Taburova turned on his flashlight. The beam tracked the hard-packed earth, showing the ruts left by two-wheeled carts and the heavy footprints of oxen. Then he flashed the beam up in his face and held it for all to see.

Footsteps shuffled behind him and he knew that the men closest to him retreated. He didn't blame them.

"I am Mayrbek Taburova," he declared in a loud voice. "Someone among you should know me. I have spoken with the council of elders. I am here answering their call."

Adrenaline flooded Taburova's senses. If they fired on him, he'd never hear the bullet that killed him.

A moment later a match flame between cupped palms plucked a hard-planed face from the darkness only briefly. The hollow eyes regarded Taburova.

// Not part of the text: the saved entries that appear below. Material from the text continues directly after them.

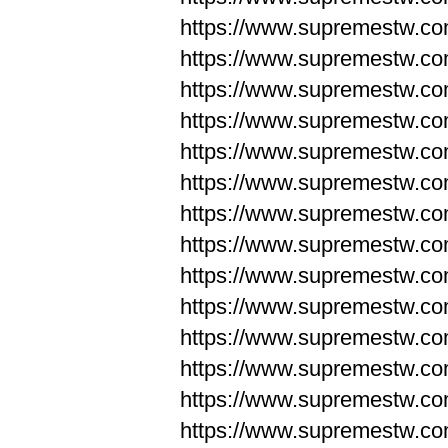
https://www.supremestw.co
https://www.supremestw.co
https://www.supremestw.co
https://www.supremestw.co
https://www.supremestw.co
https://www.supremestw.co
https://www.supremestw.co
https://www.supremestw.co
https://www.supremestw.co
https://www.supremestw.co
https://www.supremestw.c
https://www.supremestw.c
https://www.supremestw.c
https://www.supremestw.co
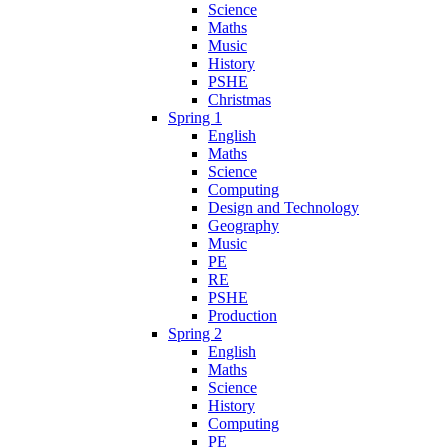
Science
Maths
Music
History
PSHE
Christmas
Spring 1
English
Maths
Science
Computing
Design and Technology
Geography
Music
PE
RE
PSHE
Production
Spring 2
English
Maths
Science
History
Computing
PE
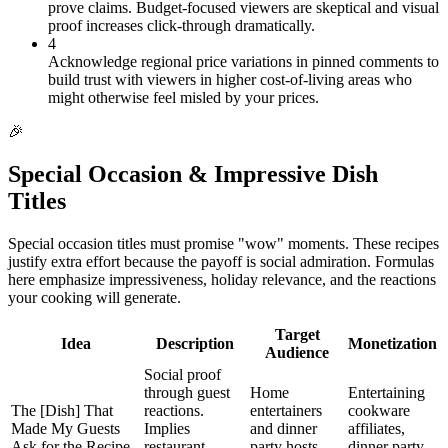
prove claims. Budget-focused viewers are skeptical and visual
proof increases click-through dramatically.
4
Acknowledge regional price variations in pinned comments to
build trust with viewers in higher cost-of-living areas who
might otherwise feel misled by your prices.
🎉
Special Occasion & Impressive Dish
Titles
Special occasion titles must promise "wow" moments. These recipes
justify extra effort because the payoff is social admiration. Formulas
here emphasize impressiveness, holiday relevance, and the reactions
your cooking will generate.
Target
Idea
Description
Monetization
Audience
Social proof
through guest
Home
Entertaining
The [Dish] That
reactions.
entertainers
cookware
Made My Guests
Implies
and dinner
affiliates,
Ask for the Recipe
restaurant-
party hosts
dinner party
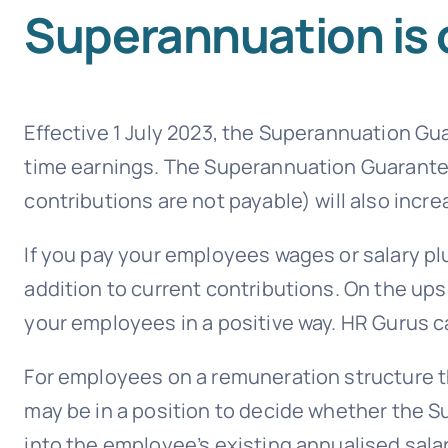
Superannuation is 
Effective 1 July 2023, the Superannuation Gua
time earnings. The Superannuation Guarant
contributions are not payable) will also incre
If you pay your employees wages or salary plu
addition to current contributions. On the ups
your employees in a positive way. HR Gurus c
For employees on a remuneration structure th
may be in a position to decide whether the 
into the employee’s existing annualised salar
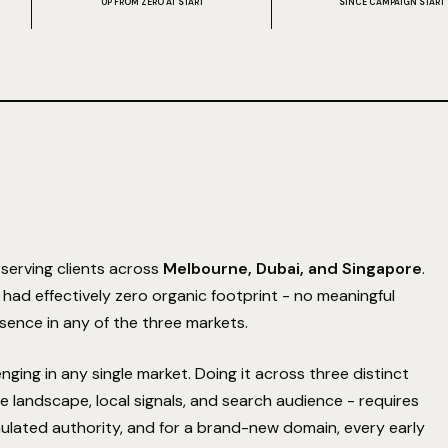
UP FROM ZERO AT START
SINCE CAMPAIGN START
serving clients across
Melbourne, Dubai, and Singapore
.
e had effectively zero organic footprint - no meaningful
sence in any of the three markets.
lenging in any single market. Doing it across three distinct
e landscape, local signals, and search audience - requires
ulated authority, and for a brand-new domain, every early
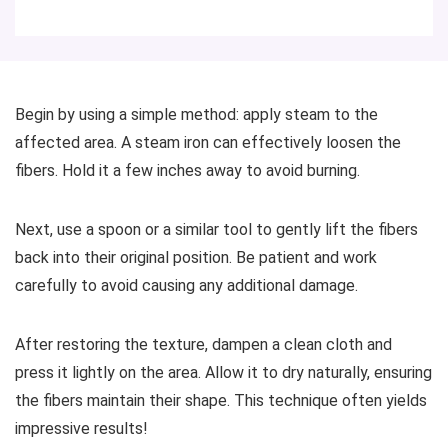
Begin by using a simple method: apply steam to the
affected area. A steam iron can effectively loosen the
fibers. Hold it a few inches away to avoid burning.
Next, use a spoon or a similar tool to gently lift the fibers
back into their original position. Be patient and work
carefully to avoid causing any additional damage.
After restoring the texture, dampen a clean cloth and
press it lightly on the area. Allow it to dry naturally, ensuring
the fibers maintain their shape. This technique often yields
impressive results!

"Come," the man called down. The cupped palms moved apart and the flame died.

* * *

"So, you still live to fight, my friend." Sixty hard years had made Bislan lean as a rake, and misfortune had bent him, yet the old man radiated a dangerous ferocity. His white beard danced in the light breeze. Though his eyes crinkled in laughter, nothing touched the cold chill permanently locked there. The battered
catnous
he wore fluttered under the long fur coat that draped him. He leaned on an aged sniper rifle that was wrapped in canvas to protect it from the elements.

"I still live," Taburova agreed. "And I still fight."

"It is our way." Bislan held out an arm.

Without hesitation, though he had seen the old man once slit a man's throat with the same gesture, Taburova stepped into Bislan's embrace. The arm still felt strong and able, though the old man had gone stringy with the hard times.

"It is good to see you, my friend." Taburova hugged the old man fiercely, then stepped away.

"I know you are taking the battle to those Russian pigs," Bislan said, "and I am proud of you for that. But every time you leave us, I have to wonder if it will be the last time I see you."

Taburova smiled. "I will bring you news of victory soon. You will not have to sing any songs over my death."

"I hope not. You should live to bury me. And I should die a very old man. That way I know we will have killed many Russians."

Small and remote, the settlement consisted of a collection of shacks built into the foothills. Much thought had gone into building the dwellings, but materials hadn't been readily available. Taburova had grown up in such a house, one with a dirt floor and heated by a fire made from dung. The mountains pressed hard on the men who lived among them.